Em um território onde 75% das terras são desabitadas em função do relevo montanhoso e de áreas de proteção ambiental, os fragmentos restantes de terras espalhados pela ilha de 1.114 km² são intensamente disputados, e por isso demandam o processo de verticalização das cidades para otimizar o pouco espaço disponível.
Tal situação é agravada pela livre especulação imobiliária condicionada pelo sistema de concessão de terras vigente na capital asiática. Em Hong Kong, todo território está sob posse do governo e, para a construção dos enormes edifícios característicos da capital, são realizados leilões de valores astronômicos para o arrendamento das terras. Esses, por sua vez, em um clássico exemplo da lei da oferta e procura, são responsáveis pelos altos valores finais dos imóveis.
Isso faz parte de uma estratégia do governo de Hong Kong para manter os impostos baixos e consequentemente atrair capitais estrangeiros. O que, por um lado, garante benefícios ao liberalismo econômico do país, mas, por outro, torna-se um pesadelo na vida da camada mais pobre da população.

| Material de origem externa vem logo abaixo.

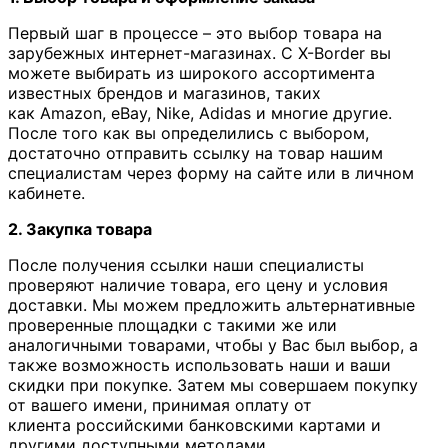
Первый шаг в процессе – это выбор товара на
зарубежных интернет-магазинах. С X-Border вы
можете выбирать из широкого ассортимента
известных брендов и магазинов, таких
как Amazon, eBay, Nike, Adidas и многие другие.
После того как вы определились с выбором,
достаточно отправить ссылку на товар нашим
специалистам через форму на сайте или в личном
кабинете.
2. Закупка товара
После получения ссылки наши специалисты
проверяют наличие товара, его цену и условия
доставки. Мы можем предложить альтернативные
проверенные площадки с такими же или
аналогичными товарами, чтобы у Вас был выбор, а
также возможность использовать наши и ваши
скидки при покупке. Затем мы совершаем покупку
от вашего имени, принимая оплату от
клиента российскими банковскими картами и
другими доступными методами.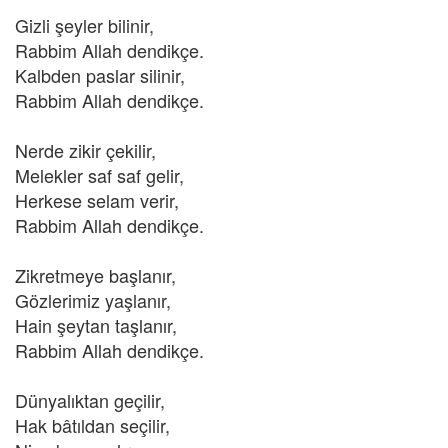
Gizli şeyler bilinir,
Rabbim Allah dendikçe.
Kalbden paslar silinir,
Rabbim Allah dendikçe.
Nerde zikir çekilir,
Melekler saf saf gelir,
Herkese selam verir,
Rabbim Allah dendikçe.
Zikretmeye başlanır,
Gözlerimiz yaşlanır,
Hain şeytan taşlanır,
Rabbim Allah dendikçe.
Dünyalıktan geçilir,
Hak bâtıldan seçilir,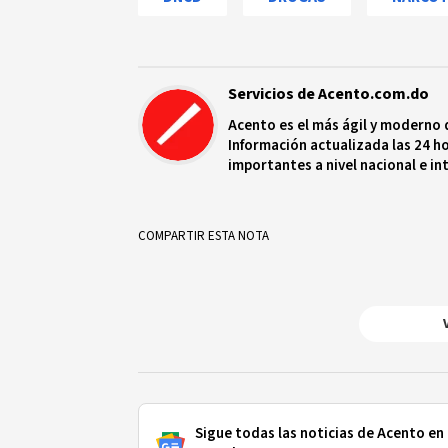
Servicios de Acento.com.do
Acento es el más ágil y moderno 
Información actualizada las 24 ho
importantes a nivel nacional e in
protagonistas más relevantes en
COMPARTIR ESTA NOTA
Sigue todas las noticias de Acento en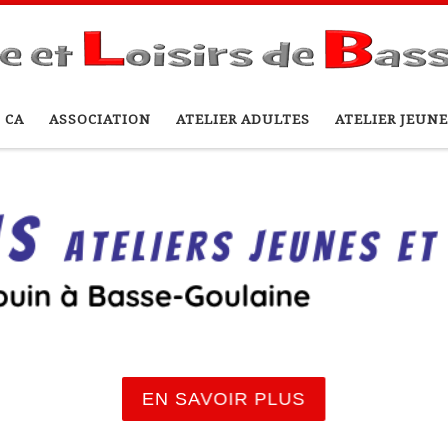
 CA
ASSOCIATION
ATELIER ADULTES
ATELIER JEUNE
EN SAVOIR PLUS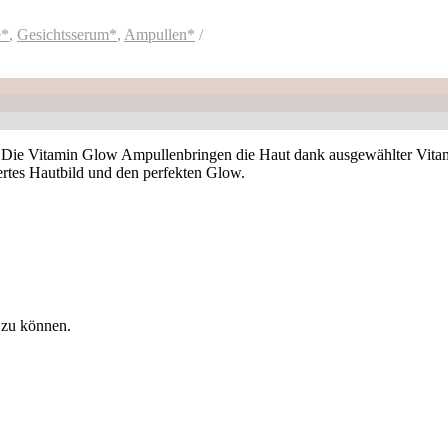
e*
,
Gesichtsserum*
,
Ampullen*
 Vitamin Glow Ampullenbringen die Haut dank ausgewählter Vitamine
siertes Hautbild und den perfekten Glow.
 zu können.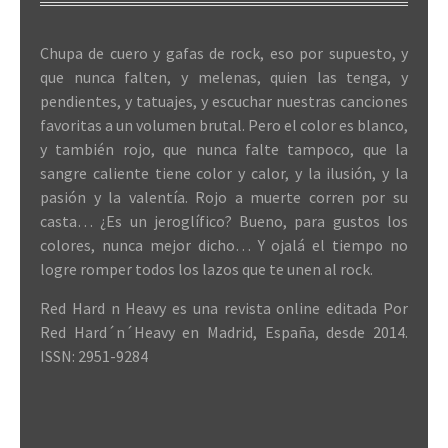
Chupa de cuero y gafas de rock, eso por supuesto, y
que nunca falten, y melenas, quien las tenga, y
pendientes, y tatuajes, y escuchar nuestras canciones
favoritas a un volumen brutal. Pero el color es blanco,
y también rojo, que nunca falte tampoco, que la
sangre caliente tiene color y calor, y la ilusión, y la
pasión y la valentía. Rojo a muerte corren por su
casta… ¿Es un jeroglífico? Bueno, para gustos los
colores, nunca mejor dicho… Y ojalá el tiempo no
logre romper todos los lazos que te unen al rock.
Red Hard n Heavy es una revista online editada Por
Red Hard´n´Heavy en Madrid, España, desde 2014.
ISSN: 2951-9284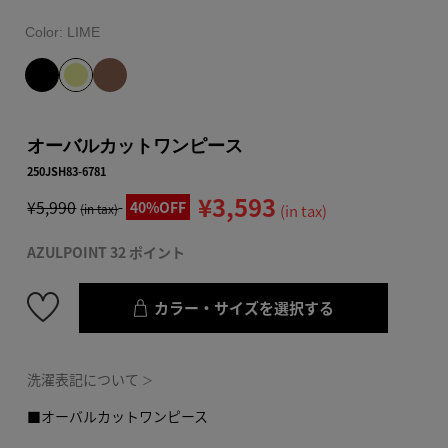
Color:
LIME
オーバルカットワンピース
250JSH83-6781
¥3,593
¥5,990
40%OFF
(in tax)
(in tax)
AZULPOINT 32 ポイント
カラー・サイズを選択する
洗濯表記について
＞
■オーバルカットワンピース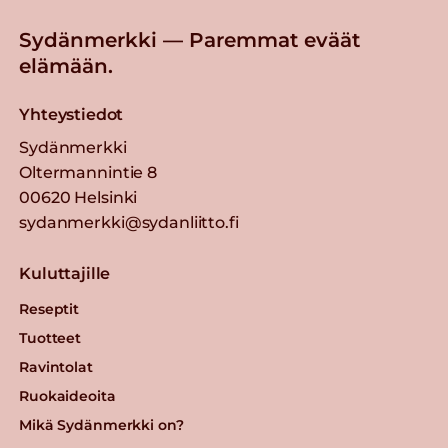
Sydänmerkki — Paremmat eväät
elämään.
Yhteystiedot
Sydänmerkki
Oltermannintie 8
00620 Helsinki
sydanmerkki@sydanliitto.fi
Kuluttajille
Reseptit
Tuotteet
Ravintolat
Ruokaideoita
Mikä Sydänmerkki on?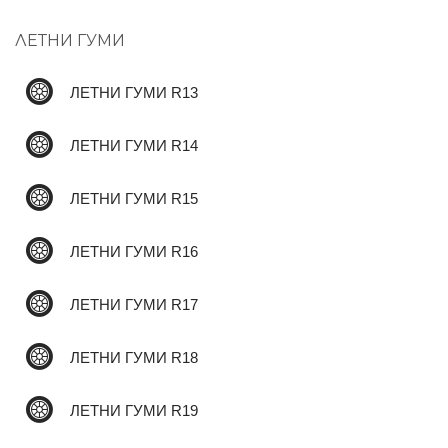
ЛЕТНИ ГУМИ
ЛЕТНИ ГУМИ R13
ЛЕТНИ ГУМИ R14
ЛЕТНИ ГУМИ R15
ЛЕТНИ ГУМИ R16
ЛЕТНИ ГУМИ R17
ЛЕТНИ ГУМИ R18
ЛЕТНИ ГУМИ R19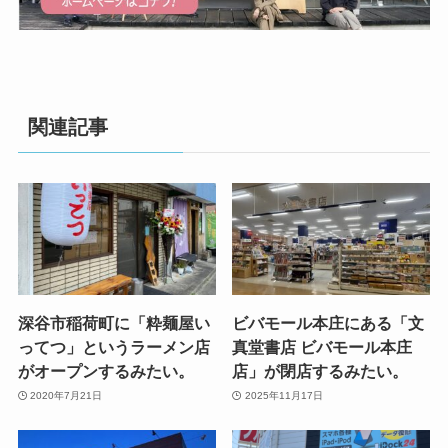
関連記事
深谷市稲荷町に「粋麺屋い
ビバモール本庄にある「文
ってつ」というラーメン店
真堂書店 ビバモール本庄
がオープンするみたい。
店」が閉店するみたい。
2020年7月21日
2025年11月17日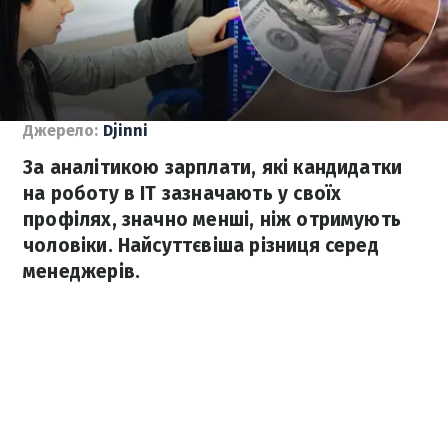
Джерело:
Djinni
За аналітикою зарплати, які кандидатки
на роботу в IT зазначають у своїх
профілях, значно менші, ніж отримують
чоловіки. Найсуттєвіша різниця серед
менеджерів.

Felipe Durante, engenheiro brasileiro que mora na China – e residiu em Hong Kong por dois anos – fala sobre a capital em vídeos disponíveis em seu canal do Youtube. No vídeo intitulado “Estevam no lado obscuro de Hong Kong”, Durante reage a um diário de viagem sobre Hong Kong e comenta algumas concepções precipitadas sobre o lugar.
“Isso é resquício do Império Britânico, não é de agora”, aponta Durante sobre o sistema de leilões, e completa: “[em Hong Kong] não dá para comprar terra, só alugar, por 50, 70 anos”.
Nesse contexto, surgiram as moradias em gaiola: apartamentos divididos em cômodos minúsculos, onde várias pessoas habitam o mesmo espaço com pouca ventilação e quase nenhuma luz natural, separadas apenas por barras de metal que abrigam suas camas e poucos pertences pessoais. Em meio a crise de ocupação do espaço urbano, o custo reduzido desses cômodos pouco menores que uma vaga de estacionamento, tornaram-se a saída da população mais pobre. É desse jeito que mais de 200.000 pessoas vivem em Hong Kong nos dias de hoje.
Felipe Durante também afirma que as casas gaiolas não são realidade apenas de Hong Kong, pois também aparecem em Cingapura, Japão e outros países asiáticos.
“As pessoas moram num aperto assim por causa da forma como o Império Britânico começou a gerenciar as terras para ganhar mais dinheiro”, diz.
Assim, enquanto uma parcela mínima da sociedade honconguesa lucra milhões com o setor de construção civil, a maior parte dos habitantes lida com custos de vida abusivos, os quais empurram uma população cada vez mais idosa para a situação de economicamente desamparada.